Lettre du dimanche matin

Chère Toi,

C’est un dimanche matin estival, le ciel se pare d’une couleur rose pale agréable au regard, je suis sur les quais de la Garonne et je n’ai pas dormi. Je ne tiens pas dans cette lettre à te conter ma nuit de prise frénétique de drogues mais plutôt ce matin là. C’est un instant suspendu, la majorité de la soirée est derrière moi mais il reste ces heures précieuses, parfois frustrante à cause du sommeil qui ne vient pas. J’ai marché quelques kilomètres depuis chez moi pour rejoindre le bord de l’eau et boire le café que j’ai emporté dans un thermos. Je suis assis dans l’herbe, une légère brise porte une odeur de fleurs jusqu’à mon nez et mon palais se réchauffe de ma boisson encore brûlante.

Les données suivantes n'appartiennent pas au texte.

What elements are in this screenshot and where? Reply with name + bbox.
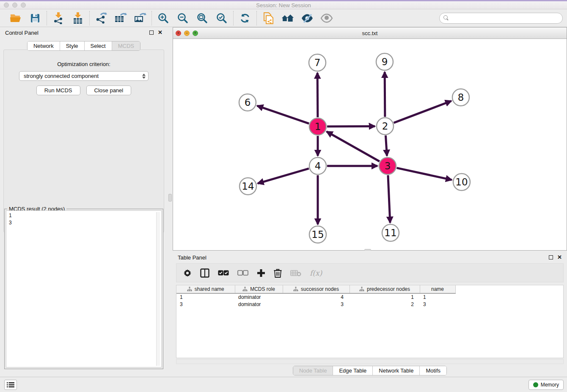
cell-shared-name[interactable]: 1	[176, 293, 235, 301]
edge-1-2[interactable]	[327, 126, 375, 127]
zoom-out-icon[interactable]	[176, 12, 189, 25]
delete-column-icon[interactable]	[274, 268, 282, 279]
network-window-titlebar[interactable]: × − + scc.txt	[173, 28, 567, 39]
run-mcds-button[interactable]: Run MCDS	[36, 86, 80, 95]
edge-3-11[interactable]	[388, 175, 390, 223]
export-table-icon[interactable]	[114, 12, 127, 25]
home-icon[interactable]	[281, 12, 294, 25]
cell-shared-name[interactable]: 3	[176, 301, 235, 308]
node-label-1: 1	[315, 121, 321, 132]
table-row[interactable]: 3 dominator 3 2 3	[176, 301, 455, 308]
column-header-shared-name[interactable]: shared name	[176, 285, 235, 293]
show-graphics-icon[interactable]	[320, 12, 333, 25]
node-label-14: 14	[242, 181, 254, 192]
tab-edge-table[interactable]: Edge Table	[333, 366, 373, 375]
tab-style[interactable]: Style	[60, 41, 85, 50]
control-panel: Control Panel ✕ Network Style Select MCD…	[0, 27, 168, 377]
memory-label: Memory	[541, 382, 559, 388]
edge-1-6[interactable]	[257, 106, 309, 124]
edge-2-9[interactable]	[385, 72, 385, 117]
cell-successor-nodes[interactable]: 3	[283, 301, 350, 308]
import-table-icon[interactable]	[72, 12, 84, 25]
copy-network-icon[interactable]	[262, 12, 275, 25]
deselect-all-columns-icon[interactable]	[237, 268, 248, 279]
list-icon	[7, 382, 14, 388]
edge-2-8[interactable]	[394, 101, 451, 123]
close-panel-button[interactable]: Close panel	[86, 86, 132, 95]
settings-gear-icon[interactable]	[183, 268, 192, 279]
control-panel-tab-bar: Network Style Select MCDS	[27, 41, 140, 51]
mcds-result-item[interactable]: 1	[9, 212, 159, 219]
node-label-2: 2	[382, 121, 388, 132]
close-panel-icon[interactable]: ✕	[158, 30, 162, 35]
cell-name[interactable]: 1	[420, 293, 455, 301]
cell-predecessor-nodes[interactable]: 2	[350, 301, 420, 308]
close-table-panel-icon[interactable]: ✕	[557, 255, 562, 259]
edge-3-10[interactable]	[396, 168, 451, 180]
optimization-criterion-value: strongly connected component	[24, 73, 99, 79]
export-image-icon[interactable]	[134, 12, 146, 25]
cell-mcds-role[interactable]: dominator	[235, 293, 283, 301]
zoom-in-icon[interactable]	[157, 12, 170, 25]
float-panel-icon[interactable]	[149, 30, 154, 35]
status-bar: Memory	[0, 377, 567, 392]
refresh-icon[interactable]	[239, 12, 251, 25]
add-column-icon[interactable]	[257, 268, 265, 279]
edge-3-1[interactable]	[327, 132, 380, 161]
application-window: Session: New Session	[0, 0, 567, 392]
search-field-container	[439, 13, 563, 24]
save-icon[interactable]	[29, 12, 41, 25]
node-label-3: 3	[385, 160, 391, 171]
column-header-mcds-role[interactable]: MCDS role	[235, 285, 283, 293]
mcds-panel-body: Optimization criterion: strongly connect…	[3, 50, 164, 232]
zoom-fit-icon[interactable]	[196, 12, 209, 25]
task-history-button[interactable]	[4, 380, 17, 390]
cell-successor-nodes[interactable]: 4	[283, 293, 350, 301]
cell-mcds-role[interactable]: dominator	[235, 301, 283, 308]
edge-2-3[interactable]	[385, 135, 387, 156]
edge-4-14[interactable]	[258, 168, 309, 183]
zoom-selected-icon[interactable]	[215, 12, 228, 25]
optimization-criterion-select[interactable]: strongly connected component	[19, 71, 149, 81]
memory-button[interactable]: Memory	[528, 380, 564, 390]
network-view-window: × − + scc.txt 7968124314101511	[173, 27, 567, 251]
tab-network-table[interactable]: Network Table	[373, 366, 420, 375]
node-label-9: 9	[382, 56, 388, 67]
float-table-panel-icon[interactable]	[549, 255, 553, 259]
table-row[interactable]: 1 dominator 4 1 1	[176, 293, 455, 301]
shared-column-icon	[359, 287, 364, 292]
column-header-name[interactable]: name	[420, 285, 455, 293]
column-header-predecessor-nodes[interactable]: predecessor nodes	[350, 285, 420, 293]
cell-name[interactable]: 3	[420, 301, 455, 308]
network-splitter-handle[interactable]	[364, 249, 371, 251]
table-header-row: shared name MCDS role successor nodes pr…	[176, 285, 455, 293]
select-all-columns-icon[interactable]	[218, 268, 229, 279]
tab-mcds[interactable]: MCDS	[112, 41, 140, 50]
mcds-result-list[interactable]: 1 3	[6, 210, 162, 367]
mcds-result-item[interactable]: 3	[9, 219, 159, 226]
cell-predecessor-nodes[interactable]: 1	[350, 293, 420, 301]
table-panel-title: Table Panel	[178, 254, 206, 261]
shared-column-icon	[242, 287, 248, 292]
table-horizontal-scrollbar[interactable]	[176, 359, 564, 364]
open-file-icon[interactable]	[9, 12, 22, 25]
export-network-icon[interactable]	[95, 12, 107, 25]
splitter-handle[interactable]	[168, 194, 172, 202]
tab-node-table[interactable]: Node Table	[293, 366, 333, 375]
panel-splitter[interactable]	[168, 27, 173, 377]
hide-annotations-icon[interactable]	[301, 12, 314, 25]
search-input[interactable]	[451, 15, 559, 21]
network-window-title: scc.txt	[173, 30, 567, 36]
delete-table-icon-disabled	[290, 268, 301, 279]
tab-select[interactable]: Select	[85, 41, 112, 50]
tab-motifs[interactable]: Motifs	[420, 366, 446, 375]
column-layout-icon[interactable]	[200, 268, 209, 279]
column-header-successor-nodes[interactable]: successor nodes	[283, 285, 350, 293]
network-canvas[interactable]: 7968124314101511	[173, 39, 567, 250]
result-scrollbar[interactable]	[156, 212, 160, 366]
import-network-icon[interactable]	[52, 12, 65, 25]
network-graph[interactable]: 7968124314101511	[173, 39, 567, 250]
edge-1-7[interactable]	[317, 73, 318, 117]
node-label-10: 10	[455, 177, 468, 188]
tab-network[interactable]: Network	[28, 41, 60, 50]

J’ai l’esprit encore vif mais évasif. Je veux dire par là que je pense vite mais que j’ai tendance à m’égarer. C’est l’avantage et l’inconvénient des psycho stimulants. Ce que l’on gagne d’un côté, on le perd de l’autre. J’ai beaucoup écrit en plus de cette lettre qui te parviendra bientôt je l’espère. Je te ferai suivre par mail la nouvelle écrite cette nuit mais je tenais à ce que ces mots, tu les trouves dans ta boîte au lettres, à l’ancienne. Pourquoi ? Je ne sais pas vraiment, une intuition naît des amphé, la négligence du mail envoyé en plein trip vis a vis du courrier manuscrit que l’on peut hésiter à poster le lendemain.

Comme tu vois, je m’égare, je ne sais plus ce que je voulais dire ensuite. Ah, si. C’est l’amour qui porte ma démarche, et aussi une forme d’imposture. J’aimerai que tu partages ce moment que j’aime avec moi et par extension, je t’aime donc toi. Le côté imposture, c’est que c’est un moment que je ne peux pas partager, il se passe plus dans mon esprit et mon corps fatigué mais tendu que dans la fraîcheur de l’herbe et les reflets du soleil naissant sur l’eau boueuse du fleuve qui traverse la ville endormie.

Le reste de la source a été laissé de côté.